Pierre se mit à rire ; mais lorsque Molly revint, elle avait l’air songeur.
— Je ne sais pas, dit-elle. Ce truc multirégional, ça me paraît plus politiquement que scientifiquement correct. Ça permet surtout d’éluder la question de Felix Sousa : « Quelle race a été la première ? » et de dire : « Vous voyez ? On a tous évolué en même temps. »
Klimus hocha la tête.
— Normalement, je serais d’accord avec vous. Mais nous disposons d’une excellente chaîne de boîtes crâniennes couvrant toute la période entre Homo erectus et l’homme de Neandertal, et se poursuivant par les hommes modernes de Java et de Chine. Il semble bien qu’il y ait eu, effectivement, des évolutions indépendantes, tout au moins dans ces endroits-là, et probablement ailleurs aussi.
— Mais tout cela, par rapport aux théories classiques de l’évolution, est totalement absurde, protesta Molly. C’est à travers des mutations génétiques que les individus d’une espèce sont censés acquérir une supériorité sur leurs adversaires, qui assure leur survie et celle de leur lignée, évinçant finalement tous les autres et créant une nouvelle espèce.
Pierre se leva pour aider Molly à servir le dessert, une mousse au chocolat qu’elle avait préparée elle-même.
— J’ai toujours eu du mal, pour ma part, à accepter cette hypothèse, dit-il. Réfléchissez. Ça signifie que, quelques générations plus tard, toute une population se trouve descendre d’un seul heureux mutant. Cela rétrécit dangereusement le patrimoine génétique, en accumulant les anomalies dues aux gènes récessifs.
Il tendit une coupe à Klimus, puis s’assit.

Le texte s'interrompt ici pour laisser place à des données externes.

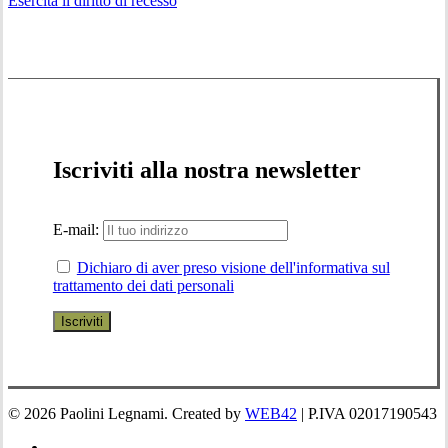
Esercita il diritto di recesso
Iscriviti alla nostra newsletter
E-mail:
Dichiaro di aver preso visione dell'informativa sul
trattamento dei dati personali
© 2026 Paolini Legnami. Created by
WEB42
| P.IVA 02017190543
facebook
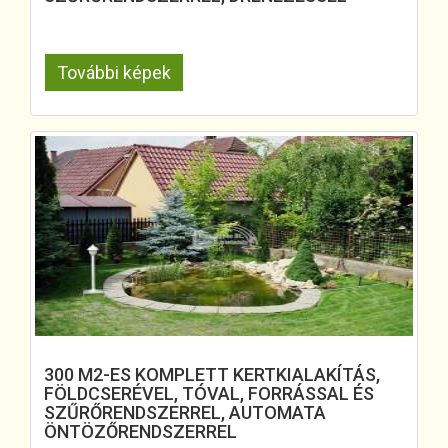
További képek
300 M2-ES KOMPLETT KERTKIALAKÍTÁS,
FÖLDCSERÉVEL, TÓVAL, FORRÁSSAL ÉS
SZŰRŐRENDSZERREL, AUTOMATA
ÖNTÖZŐRENDSZERREL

— Prenez le cas de la reine Victoria, dit-il. Elle portait le gène de l’hémophilie. Ses descendants se sont mariés entre cousins des maisons royales d’Europe, et les effets ont été dévastateurs. Partir du principe que des populations entières remontent à un seul parent chaque fois qu’un avantage dû à une mutation génétique leur donne une supériorité, c’est faire de la vie quelque chose d’extrêmement précaire. Si l’heureux mutant ne trouve pas la mort par accident, sa descendance risque de s’éteindre par suite d’une maladie génétique. (Il goûta la mousse et hocha la tête d’un air approbateur.) À supposer qu’une évolution puisse réellement se faire simultanément sur des populations très largement dispersées, comme le suggèrent vos multirégionalistes, le problème serait réglé. Mais je n’arrive pas à imaginer un mécanisme qui puisse assurer une évolution de ce type.